Mark MacDonald · December 20, 2016
We recently had a party for our large Bible study group. Several dozen were present and there were games, food, and fellowship. I’m a people-watcher, so I love seeing how people interact with conversation. Some are awkward, some only talk about themselves, some fully engage and the conversation could last for hours.
Too many churches simply talk about themselves. But, what church needs is to be a great conversation. Every time someone attends a service, reads a tweet, browses your website, or looks at your bulletin.
If we don’t engage with people properly, the conversation ends, and the relationship is in jeopardy.
1.) Here’s 3 ways to engage better with your congregation and community:
Identify who they are.
If you had to stereotype your group, how would you do it?

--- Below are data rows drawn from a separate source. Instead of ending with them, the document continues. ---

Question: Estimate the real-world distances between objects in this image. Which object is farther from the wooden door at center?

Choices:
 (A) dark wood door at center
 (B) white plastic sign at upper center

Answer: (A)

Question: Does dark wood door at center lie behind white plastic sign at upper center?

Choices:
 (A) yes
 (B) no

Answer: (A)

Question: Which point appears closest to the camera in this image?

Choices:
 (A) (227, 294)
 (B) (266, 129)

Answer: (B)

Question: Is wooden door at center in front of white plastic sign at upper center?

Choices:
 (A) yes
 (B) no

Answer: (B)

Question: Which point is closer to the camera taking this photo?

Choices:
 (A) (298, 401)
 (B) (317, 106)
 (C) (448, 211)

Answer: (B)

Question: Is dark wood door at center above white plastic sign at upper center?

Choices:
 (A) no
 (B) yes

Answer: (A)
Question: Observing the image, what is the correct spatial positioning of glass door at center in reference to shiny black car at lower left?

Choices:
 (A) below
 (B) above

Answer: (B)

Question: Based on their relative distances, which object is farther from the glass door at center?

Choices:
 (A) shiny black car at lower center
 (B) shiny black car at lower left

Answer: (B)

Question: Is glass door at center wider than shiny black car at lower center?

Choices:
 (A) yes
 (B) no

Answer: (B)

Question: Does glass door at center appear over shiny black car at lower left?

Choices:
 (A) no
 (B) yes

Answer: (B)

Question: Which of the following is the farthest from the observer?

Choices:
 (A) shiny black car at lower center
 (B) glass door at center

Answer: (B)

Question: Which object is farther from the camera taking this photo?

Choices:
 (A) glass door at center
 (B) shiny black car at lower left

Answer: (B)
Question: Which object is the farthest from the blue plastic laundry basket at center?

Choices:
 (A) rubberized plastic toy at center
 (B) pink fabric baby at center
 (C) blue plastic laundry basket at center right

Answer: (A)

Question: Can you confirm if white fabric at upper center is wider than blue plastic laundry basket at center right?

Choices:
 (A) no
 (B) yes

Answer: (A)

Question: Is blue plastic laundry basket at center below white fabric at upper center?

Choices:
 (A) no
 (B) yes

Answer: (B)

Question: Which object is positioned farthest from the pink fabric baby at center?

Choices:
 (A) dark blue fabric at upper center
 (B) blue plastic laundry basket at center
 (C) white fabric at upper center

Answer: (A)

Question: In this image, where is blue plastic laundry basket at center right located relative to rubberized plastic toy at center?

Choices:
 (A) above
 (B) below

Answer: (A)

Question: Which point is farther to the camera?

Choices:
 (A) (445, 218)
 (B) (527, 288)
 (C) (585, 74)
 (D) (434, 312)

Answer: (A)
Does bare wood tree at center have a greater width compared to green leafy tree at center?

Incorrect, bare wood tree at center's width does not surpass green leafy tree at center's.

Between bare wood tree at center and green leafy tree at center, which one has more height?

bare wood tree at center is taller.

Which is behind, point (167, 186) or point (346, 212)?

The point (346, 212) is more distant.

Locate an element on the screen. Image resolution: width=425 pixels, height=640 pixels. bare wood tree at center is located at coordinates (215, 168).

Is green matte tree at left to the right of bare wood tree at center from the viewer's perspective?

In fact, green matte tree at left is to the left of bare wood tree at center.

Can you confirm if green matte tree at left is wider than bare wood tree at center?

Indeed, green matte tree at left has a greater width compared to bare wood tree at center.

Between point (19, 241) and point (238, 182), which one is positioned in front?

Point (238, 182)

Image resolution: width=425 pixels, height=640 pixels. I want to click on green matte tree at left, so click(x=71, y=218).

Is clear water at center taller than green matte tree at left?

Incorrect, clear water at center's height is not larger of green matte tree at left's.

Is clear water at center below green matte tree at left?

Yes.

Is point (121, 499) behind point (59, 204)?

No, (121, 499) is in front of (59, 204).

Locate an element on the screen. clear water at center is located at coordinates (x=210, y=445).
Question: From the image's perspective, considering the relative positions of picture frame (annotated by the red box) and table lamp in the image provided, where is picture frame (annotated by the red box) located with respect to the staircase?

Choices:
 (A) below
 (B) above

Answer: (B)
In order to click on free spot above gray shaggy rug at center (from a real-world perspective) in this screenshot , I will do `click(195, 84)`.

When someone arrives for the first time, they’re bound to sum up your congregation in a short sentence. “They seemed to be a mainly white group of older people dressed in suits”. From that summary (whether accurate or perceived), they decide if they fit or not. Instead of naming only one large stereotypical group (persona), think more about 2 or 3 personas that you’ve been successfully attracting and are prominent in your community (so you can grow your congregation with those personas).

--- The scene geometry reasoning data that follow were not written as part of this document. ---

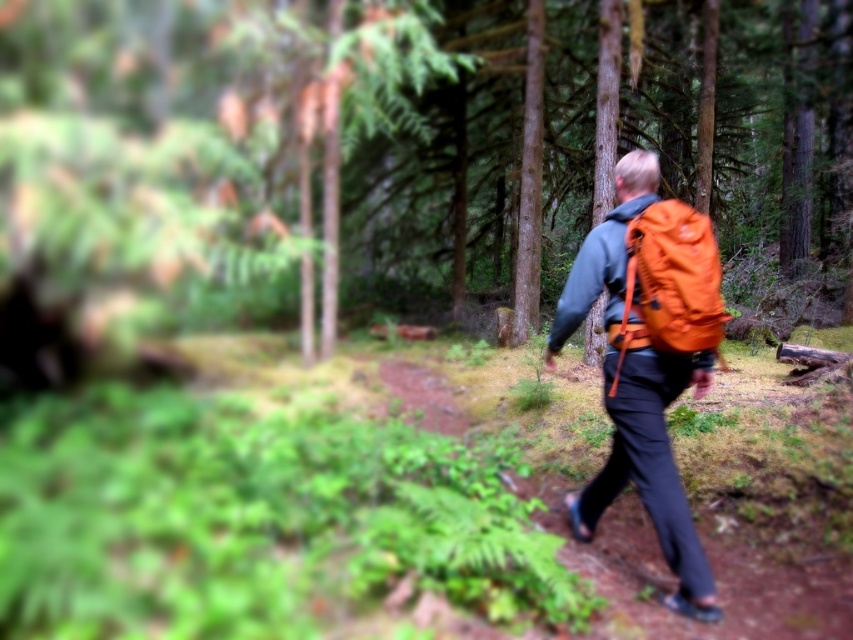 Question: Is the position of orange fabric backpack at right more distant than that of orange fabric backpack at center?

Choices:
 (A) yes
 (B) no

Answer: (B)

Question: In this image, where is orange fabric backpack at right located relative to orange fabric backpack at center?

Choices:
 (A) below
 (B) above

Answer: (B)

Question: Is green matte tree at center smaller than orange fabric backpack at upper right?

Choices:
 (A) yes
 (B) no

Answer: (B)

Question: Considering the real-world distances, which object is farthest from the orange fabric backpack at right?

Choices:
 (A) orange fabric backpack at upper right
 (B) orange fabric backpack at center

Answer: (B)

Question: Which of the following is the closest to the observer?

Choices:
 (A) (102, 97)
 (B) (618, 362)

Answer: (B)

Question: Which of the following is the closest to the observer?

Choices:
 (A) orange fabric backpack at right
 (B) green matte tree at center

Answer: (A) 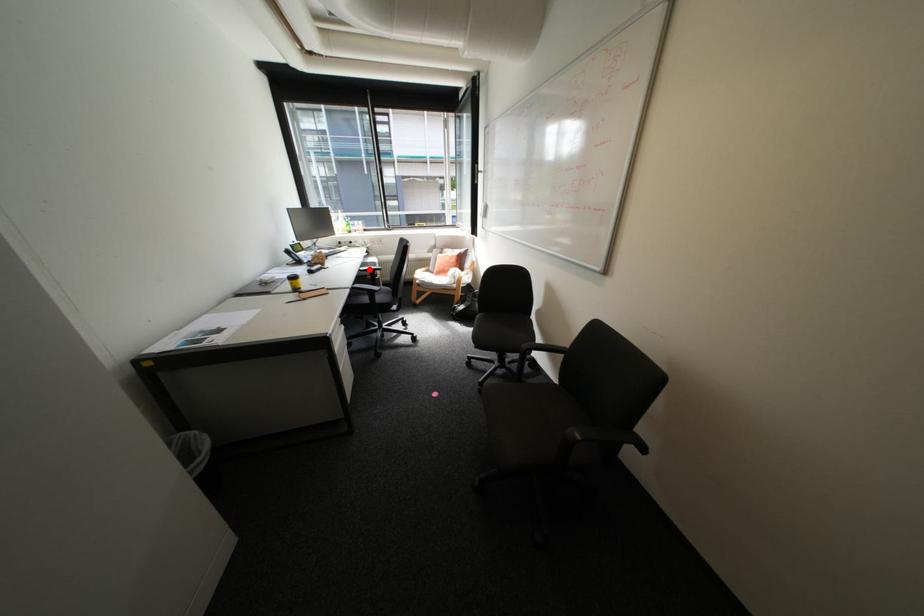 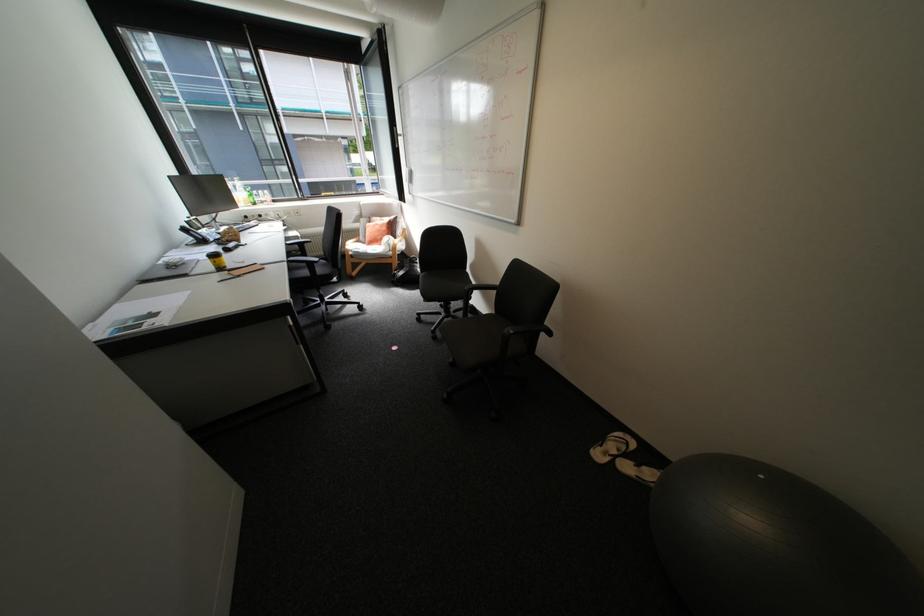 Question: I am providing you with two images of the same scene from different viewpoints. In image1, a red point is highlighted. Considering the same 3D point in image2, which of the following is correct?

Choices:
 (A) It is closer
 (B) It is farther

Answer: (A) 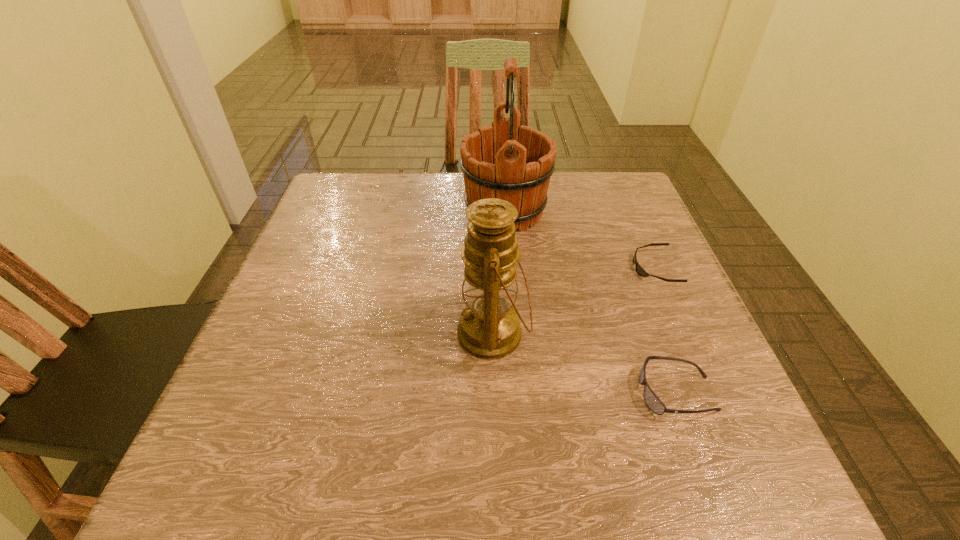 This screenshot has height=540, width=960. Identify the location of the farthest object. [506, 161].

Locate an element on the screen. The width and height of the screenshot is (960, 540). wine bucket is located at coordinates (506, 161).

Where is `the second tallest object`? This screenshot has width=960, height=540. the second tallest object is located at coordinates (489, 328).

The width and height of the screenshot is (960, 540). Find the location of `the second shortest object`. the second shortest object is located at coordinates (654, 404).

The image size is (960, 540). I want to click on the nearer sunglasses, so click(654, 404).

The height and width of the screenshot is (540, 960). Identify the location of the second farthest object. (640, 271).

You are a GUI agent. You are given a task and a screenshot of the screen. Output one action in this format:
    pyautogui.click(x=<x>, y=<y>)
    Task: Click on the shorter sunglasses
    
    Given the screenshot: What is the action you would take?
    pyautogui.click(x=640, y=271)

The height and width of the screenshot is (540, 960). I want to click on free location located on the left of the tallest object, so point(370,212).

The height and width of the screenshot is (540, 960). Identify the location of vacant space located on the left of the oil lamp. (365, 334).

Locate an element on the screen. vacant space located 0.380m on the lenses of the second shortest object is located at coordinates (408, 393). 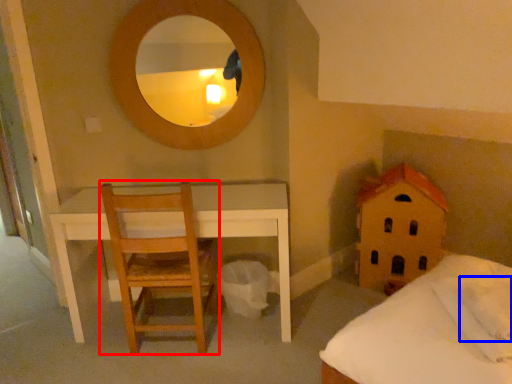 Question: Which of the following is the closest to the observer, chair (highlighted by a red box) or pillow (highlighted by a blue box)?

Choices:
 (A) chair
 (B) pillow

Answer: (B) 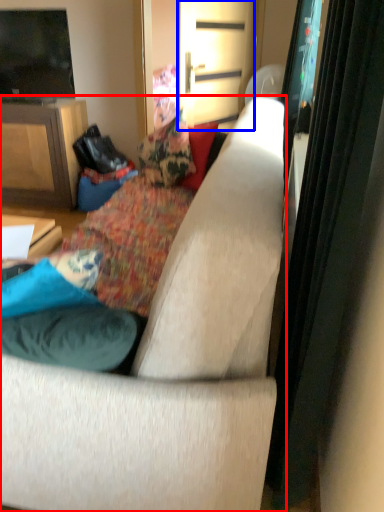 Question: Which object appears closest to the camera in this image, studio couch (highlighted by a red box) or screen door (highlighted by a blue box)?

Choices:
 (A) studio couch
 (B) screen door

Answer: (A)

2.) Think like them and anticipate their needs and goals.
Research your persona groups and get to know them intently.
They may be totally different from you, but as a ministry leader or communicator, you must start to think like them if you want them to eventually think like you. This synergy comes when you anticipate their needs and help them accomplish their goals. This should be the goal of every interaction with your audience.
That’s the conversation that’s required for engagement! If you talk only about things that interest you, your congregation will become spectators who require entertainment to keep them interested. If you care for them, they’ll listen to you and engage with the message.